May 23 Not. Continuing: The first afternoon in the Colonel’s cottage passed fairly peacefully, that is, after Bean Minor had been forced to dry the lunch dishes. At least, mine was peaceful, but the small sibling went into feverish activity trying to devise a sure-fire method of room-to-room contact, after the Colonel had incautiously mentioned such concepts as Speaking Tubes and Walkie-Talkies, none of which the cottage contained, not to say the dread word “Comms,” and all parties had ascertained that we two didn’t have mobile phones and in any case he’d let his one’s battery run down. What if he fell out of bed during the night and needed to call an ambulance? asked Bean Minor darkly. All the dratted man said was: “I won’t.”

    The final solution to the Comms problem was sourced in the room with the Biggles books and other boyhood memorabilia: an antique tin filled with antique marbles which the Colonel winced at the sight and sound of, serve him right. It worked jolly well, so good for the minor Bean!

    At a fairly advanced hour, just when I was reading an old Arthur Ransome scavenged from the said room and trying not to wonder guiltily what on earth to make for dinner given that cheese or ham sandwiches were my best shot to date without a toaster oven (in which case they’d have been toasted ditto or grilled cheese on toast, QED), there was what sounded like an agitated rattling. Odd: it wasn’t like Colonel Raice to get agitated over anything, much, except as recently demonstrated putrid coffee-pots. It’s just like Grannie’s and Tante Élisabeth’s in any case and I can make coffee in them perfectly well. On the other hand, would an Anglais want pitch-black French coffee? A pertinent Thort.

    The rattling sounded again, worse, and I went to the foot of the stairs and shouted: “WHAT?”
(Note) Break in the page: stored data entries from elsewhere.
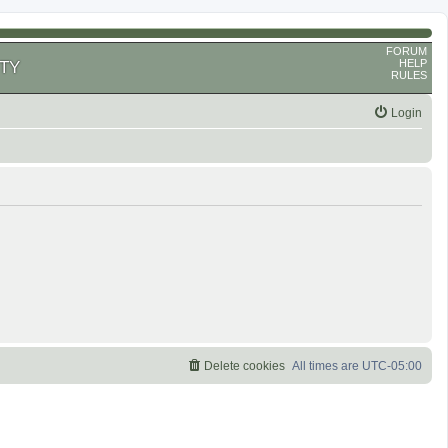
FORUM
HELP
TY
RULES
Login
Delete cookies
All times are
UTC-05:00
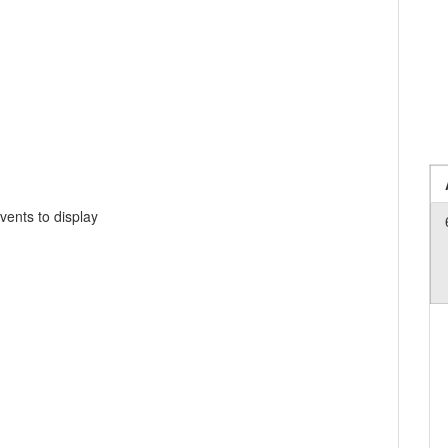
vents to display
    At which an agitated Bean Minor appeared at the top of the flight, gasping: “Mel, his head’s awfully hot and he won’t wake up! I think he’s got a fever!”

    Oh, shit.

    I shot up there.

    The Colonel’s face was awfully red under the tan. I felt his forehead cautiously. Ugh!

    I was about to panic horribly but then I noticed the empty tumbler on the bedside cabinet. A hundred to one it had not contained Lucozade. I sniffed it cautiously. Ugh.
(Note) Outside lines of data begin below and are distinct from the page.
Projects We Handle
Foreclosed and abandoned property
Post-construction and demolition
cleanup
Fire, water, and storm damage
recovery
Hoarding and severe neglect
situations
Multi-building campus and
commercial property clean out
    “He’s been drinking whisky,” I said grimly, “so if he’s hot it’s his own stupid fault. Added to which,”—I investigated the bedclothes—“how many eiderdowns has the silly man got on, anyway?”
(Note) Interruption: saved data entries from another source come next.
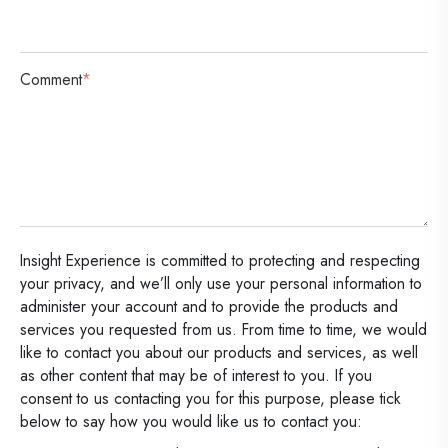
Comment
*
Insight Experience is committed to protecting and respecting
your privacy, and we’ll only use your personal information to
administer your account and to provide the products and
services you requested from us. From time to time, we would
like to contact you about our products and services, as well
as other content that may be of interest to you. If you
consent to us contacting you for this purpose, please tick
below to say how you would like us to contact you:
    I began peeling them back.

    “Three,” said Bean Minor weakly.

    “Yes. How daft can you get? In midsummer? –Open the windows, for God’s sake, Bean Minor! He’s full of whisky and he’s been under fifteen inches of eiderdowns, no wonder he’s hot!”

    Obediently he hurried over to the windows and began fighting with the ancient casements. And some rather new paint injudiciously applied to the frames thereof.

    “There!” he panted at last.

    “Well done, Bean Minor,” I said kindly as actual fresh air began filtering in and I realised that the room had been super-overheated. “Uh… just add to your goodness by feeling that wall heater very carefully, would you, old chum?”

    Bean Minor approached it cautiously. “Ow!” he gasped, snatching his little paw back.

    “Yes,” I said grimly. “Thought so. Grab that redundant cloth off the dressing-table, would you, there’s a good chap, and I’ll turn the bally thing off.”

    “There’s stuff on it. I think these are his grandfather’s brushes, Mel.”

    “I dare say. Shove them aside, and hurry up.”

    He duly handed me the fancy embroidered white cloth with the decorative bumps round the edges, the whole vaguely oval in shape—Mrs Blake’s doing, without any doubt whatsoever—and I wadded it up well and used it to pad my hand as I turned the bally heater right off.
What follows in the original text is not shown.